** Work task **
Return the stretch from the line with "Lad os hjælpe dig" through the line with "KitchenAid Kaffeevollautomat Espresso" in the data below, character for character, skipping all pictures.

** Given information **
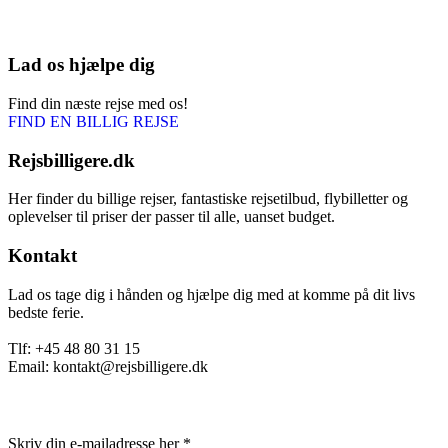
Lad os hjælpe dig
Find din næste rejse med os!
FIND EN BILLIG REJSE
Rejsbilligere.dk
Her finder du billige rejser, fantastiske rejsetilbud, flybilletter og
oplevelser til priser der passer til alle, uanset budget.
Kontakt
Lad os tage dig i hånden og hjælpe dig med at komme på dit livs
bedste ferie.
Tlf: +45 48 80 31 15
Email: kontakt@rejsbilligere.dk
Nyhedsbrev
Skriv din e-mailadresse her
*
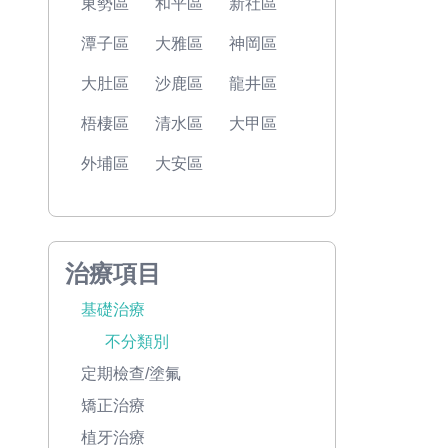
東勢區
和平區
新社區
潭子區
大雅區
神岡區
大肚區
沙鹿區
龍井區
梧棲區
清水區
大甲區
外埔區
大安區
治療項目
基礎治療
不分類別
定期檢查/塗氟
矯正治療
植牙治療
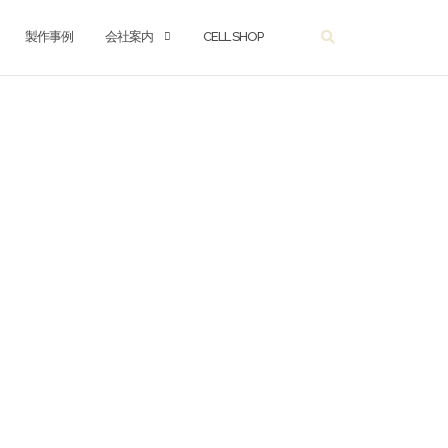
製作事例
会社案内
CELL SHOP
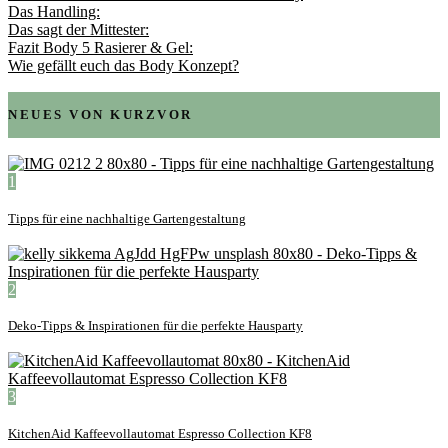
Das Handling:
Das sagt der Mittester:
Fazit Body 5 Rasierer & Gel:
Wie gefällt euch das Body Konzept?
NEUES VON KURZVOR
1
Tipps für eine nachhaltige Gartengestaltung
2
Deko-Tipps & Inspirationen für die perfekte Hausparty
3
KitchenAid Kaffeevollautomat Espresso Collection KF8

==

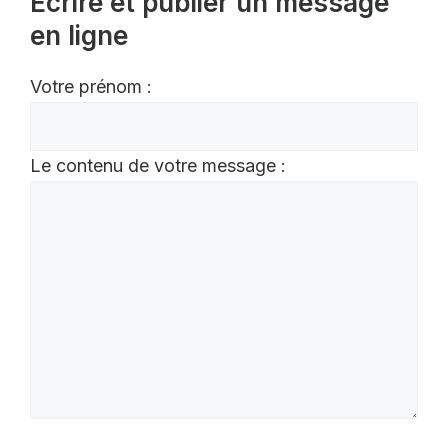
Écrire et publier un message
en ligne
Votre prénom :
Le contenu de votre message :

** Output for this task **
Lad os hjælpe dig
Find din næste rejse med os!
FIND EN BILLIG REJSE
Rejsbilligere.dk
Her finder du billige rejser, fantastiske rejsetilbud, flybilletter og
oplevelser til priser der passer til alle, uanset budget.
Kontakt
Lad os tage dig i hånden og hjælpe dig med at komme på dit livs
bedste ferie.
Tlf: +45 48 80 31 15
Email: kontakt@rejsbilligere.dk
Nyhedsbrev
Skriv din e-mailadresse her
*
東勢區
和平區
新社區
潭子區
大雅區
神岡區
大肚區
沙鹿區
龍井區
梧棲區
清水區
大甲區
外埔區
大安區
治療項目
基礎治療
不分類別
定期檢查/塗氟
矯正治療
植牙治療
製作事例
会社案内
CELL SHOP
Das Handling:
Das sagt der Mittester:
Fazit Body 5 Rasierer & Gel:
Wie gefällt euch das Body Konzept?
NEUES VON KURZVOR
1
Tipps für eine nachhaltige Gartengestaltung
2
Deko-Tipps & Inspirationen für die perfekte Hausparty
3
KitchenAid Kaffeevollautomat Espresso Collection KF8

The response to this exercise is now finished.